* Instructions to follow: Scan the entries for the word "Tour". Every line that has it should be copied.

══════════

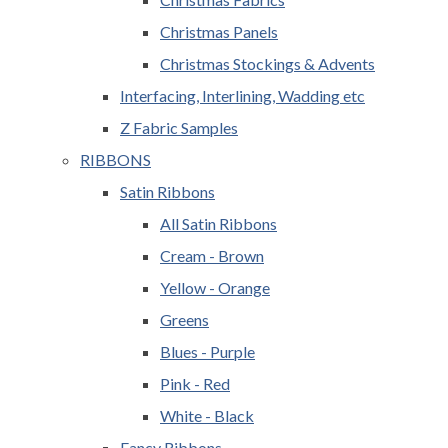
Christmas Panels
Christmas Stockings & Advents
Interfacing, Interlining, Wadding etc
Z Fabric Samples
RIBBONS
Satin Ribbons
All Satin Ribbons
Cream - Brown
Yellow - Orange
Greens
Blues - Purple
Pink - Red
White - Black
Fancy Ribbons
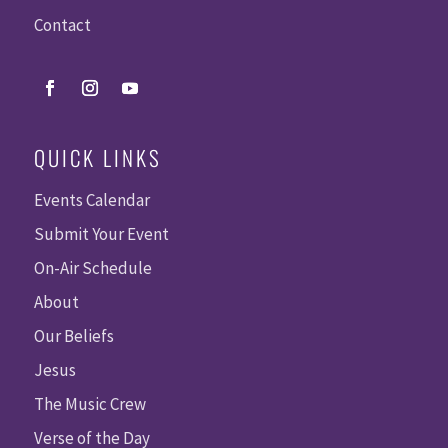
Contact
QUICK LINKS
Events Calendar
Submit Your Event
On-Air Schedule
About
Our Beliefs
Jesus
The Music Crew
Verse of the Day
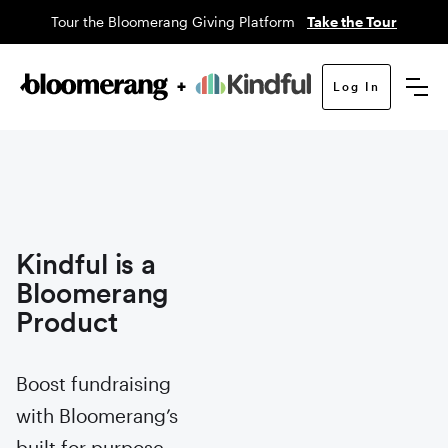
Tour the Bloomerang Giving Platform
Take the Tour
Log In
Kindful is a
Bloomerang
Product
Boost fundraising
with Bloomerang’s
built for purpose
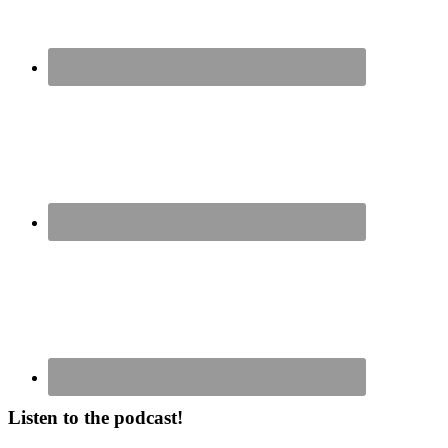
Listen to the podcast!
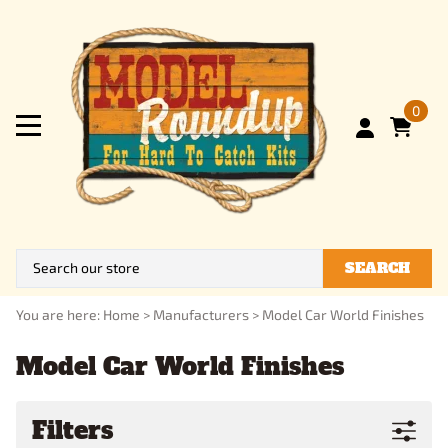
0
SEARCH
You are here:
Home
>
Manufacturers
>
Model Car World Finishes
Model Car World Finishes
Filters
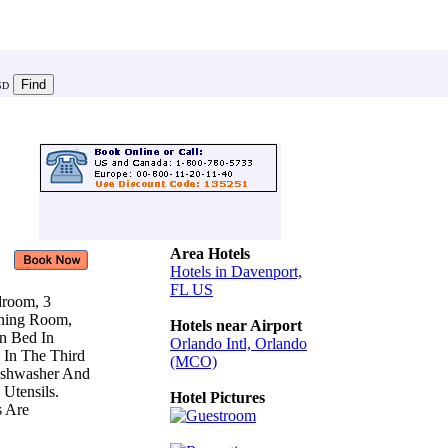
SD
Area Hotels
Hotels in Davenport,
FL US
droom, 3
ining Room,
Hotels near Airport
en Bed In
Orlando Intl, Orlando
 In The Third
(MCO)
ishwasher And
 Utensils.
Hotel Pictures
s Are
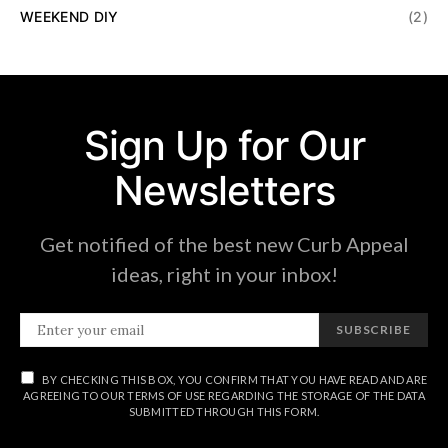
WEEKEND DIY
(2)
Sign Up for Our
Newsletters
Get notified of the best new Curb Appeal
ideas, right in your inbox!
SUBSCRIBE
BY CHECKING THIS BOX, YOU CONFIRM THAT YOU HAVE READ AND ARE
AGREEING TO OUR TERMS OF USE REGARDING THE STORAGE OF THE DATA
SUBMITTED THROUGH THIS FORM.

══════════

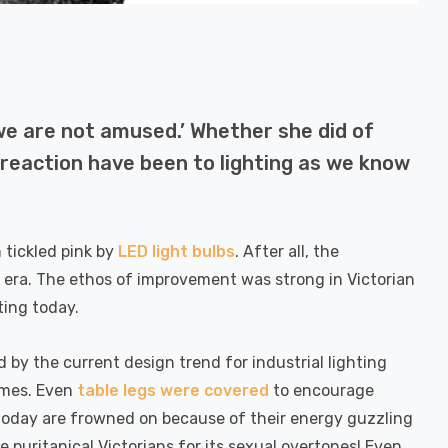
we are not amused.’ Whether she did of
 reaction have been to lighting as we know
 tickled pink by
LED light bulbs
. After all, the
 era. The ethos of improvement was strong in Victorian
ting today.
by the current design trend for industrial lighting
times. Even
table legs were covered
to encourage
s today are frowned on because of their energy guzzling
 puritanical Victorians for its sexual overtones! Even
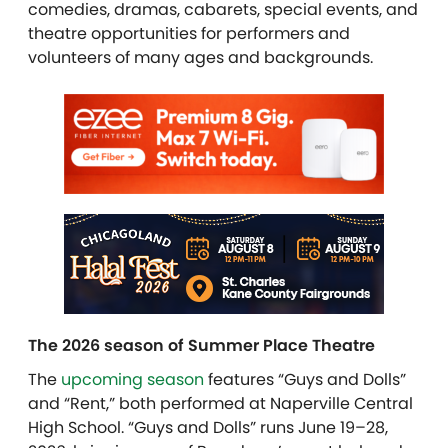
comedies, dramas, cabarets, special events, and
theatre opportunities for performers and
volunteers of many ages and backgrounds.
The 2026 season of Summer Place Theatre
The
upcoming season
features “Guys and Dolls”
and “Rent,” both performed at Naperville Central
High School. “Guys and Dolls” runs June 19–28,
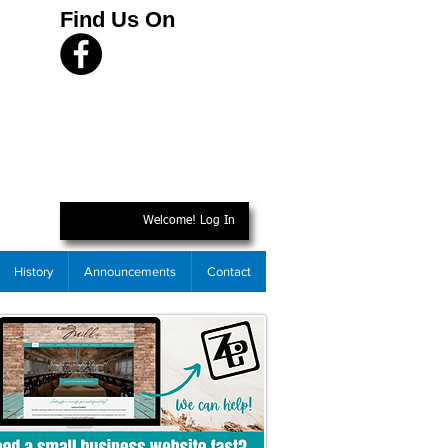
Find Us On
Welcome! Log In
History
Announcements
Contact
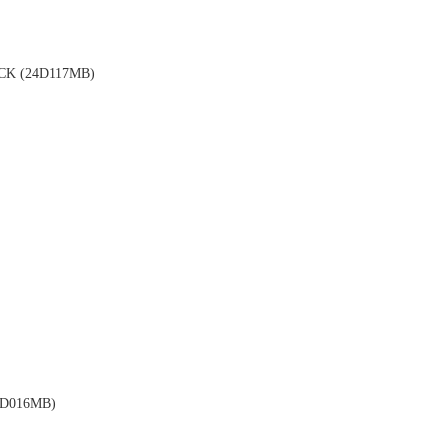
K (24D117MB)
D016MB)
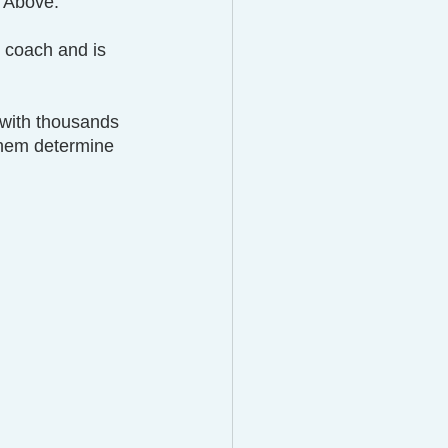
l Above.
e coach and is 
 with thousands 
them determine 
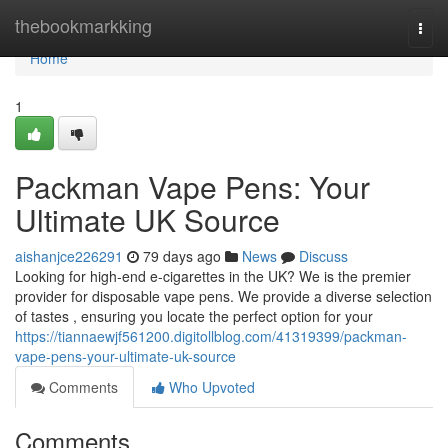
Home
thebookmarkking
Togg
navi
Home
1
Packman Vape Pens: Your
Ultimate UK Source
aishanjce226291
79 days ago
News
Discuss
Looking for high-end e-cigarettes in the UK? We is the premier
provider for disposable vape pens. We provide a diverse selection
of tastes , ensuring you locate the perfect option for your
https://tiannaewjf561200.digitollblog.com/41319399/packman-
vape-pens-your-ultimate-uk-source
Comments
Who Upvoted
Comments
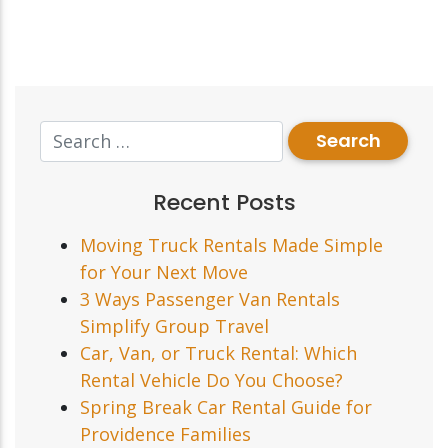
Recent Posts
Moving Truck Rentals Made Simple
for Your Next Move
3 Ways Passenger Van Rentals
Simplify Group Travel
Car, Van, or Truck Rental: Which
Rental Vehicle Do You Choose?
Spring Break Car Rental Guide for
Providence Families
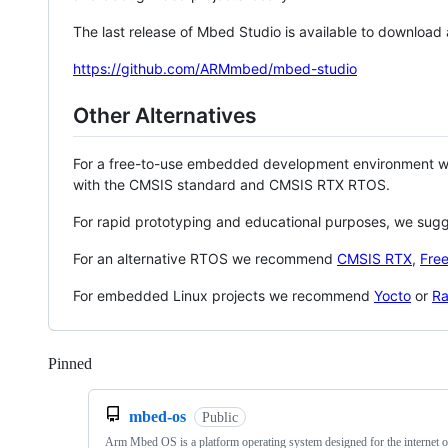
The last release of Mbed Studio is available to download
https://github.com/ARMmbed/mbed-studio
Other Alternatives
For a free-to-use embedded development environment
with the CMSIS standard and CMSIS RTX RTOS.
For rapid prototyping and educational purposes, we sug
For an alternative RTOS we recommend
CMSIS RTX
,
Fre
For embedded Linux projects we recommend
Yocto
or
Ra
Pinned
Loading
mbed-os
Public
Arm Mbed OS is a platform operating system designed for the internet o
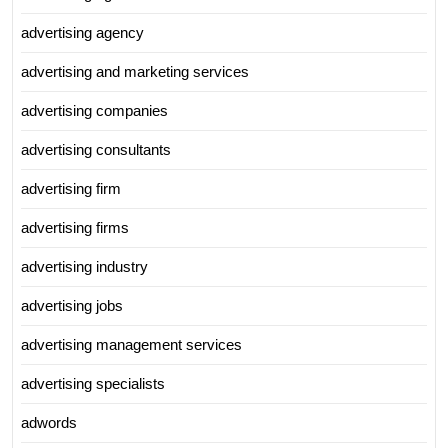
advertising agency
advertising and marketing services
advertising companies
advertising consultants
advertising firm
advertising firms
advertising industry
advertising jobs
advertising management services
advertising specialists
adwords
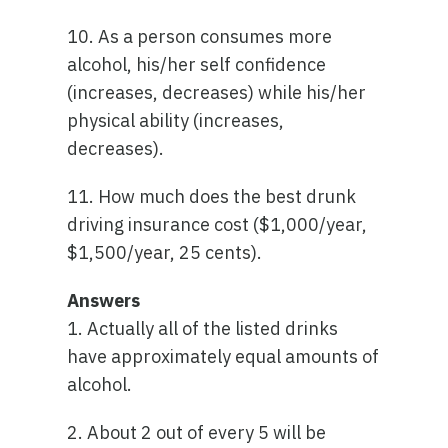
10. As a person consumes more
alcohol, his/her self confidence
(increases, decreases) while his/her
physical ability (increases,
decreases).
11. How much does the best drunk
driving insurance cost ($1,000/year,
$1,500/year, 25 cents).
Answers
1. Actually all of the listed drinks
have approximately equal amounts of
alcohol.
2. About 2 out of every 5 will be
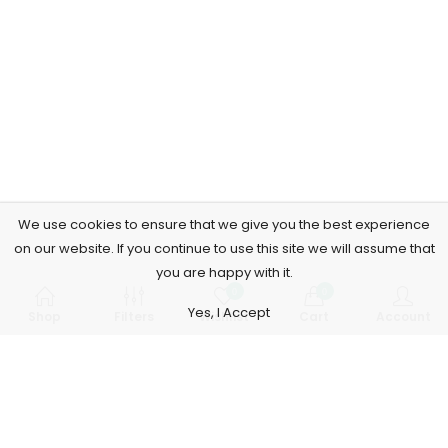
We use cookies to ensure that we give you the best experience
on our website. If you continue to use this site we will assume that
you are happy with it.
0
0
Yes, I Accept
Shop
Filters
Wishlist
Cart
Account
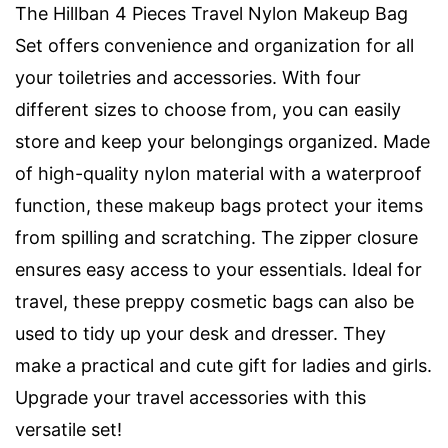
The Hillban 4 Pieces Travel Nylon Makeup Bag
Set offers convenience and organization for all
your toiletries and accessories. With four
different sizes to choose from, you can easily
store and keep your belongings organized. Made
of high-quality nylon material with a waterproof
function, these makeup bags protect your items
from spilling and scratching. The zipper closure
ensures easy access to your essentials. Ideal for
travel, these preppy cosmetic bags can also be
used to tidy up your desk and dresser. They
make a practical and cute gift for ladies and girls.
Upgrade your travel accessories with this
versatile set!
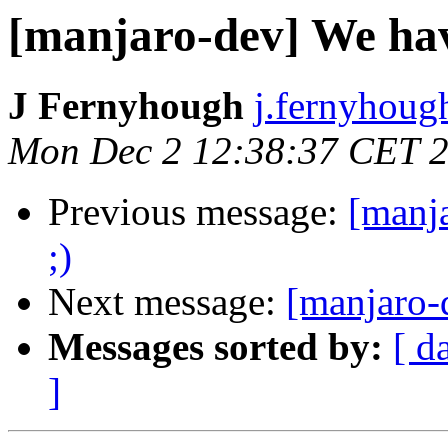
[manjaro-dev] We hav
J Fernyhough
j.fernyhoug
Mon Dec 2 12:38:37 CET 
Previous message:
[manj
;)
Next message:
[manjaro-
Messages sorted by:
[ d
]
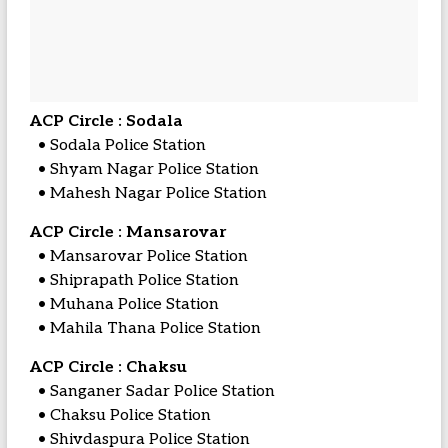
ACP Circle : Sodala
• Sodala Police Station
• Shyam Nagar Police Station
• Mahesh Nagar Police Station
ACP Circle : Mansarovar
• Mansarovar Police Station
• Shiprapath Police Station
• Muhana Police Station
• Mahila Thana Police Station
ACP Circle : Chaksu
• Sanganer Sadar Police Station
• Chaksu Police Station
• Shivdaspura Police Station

══════════

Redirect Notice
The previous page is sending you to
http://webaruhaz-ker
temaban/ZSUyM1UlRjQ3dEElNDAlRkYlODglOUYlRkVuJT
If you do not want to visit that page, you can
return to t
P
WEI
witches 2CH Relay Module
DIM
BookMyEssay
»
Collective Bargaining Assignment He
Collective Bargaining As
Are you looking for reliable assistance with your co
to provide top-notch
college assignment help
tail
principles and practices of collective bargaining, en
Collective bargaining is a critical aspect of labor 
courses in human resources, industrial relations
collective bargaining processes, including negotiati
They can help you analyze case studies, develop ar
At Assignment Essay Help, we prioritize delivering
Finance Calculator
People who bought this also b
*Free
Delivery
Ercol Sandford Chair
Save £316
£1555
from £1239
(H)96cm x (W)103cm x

══════════

* Written solution:
Tour the Bloomerang Giving Platform
Take the Tour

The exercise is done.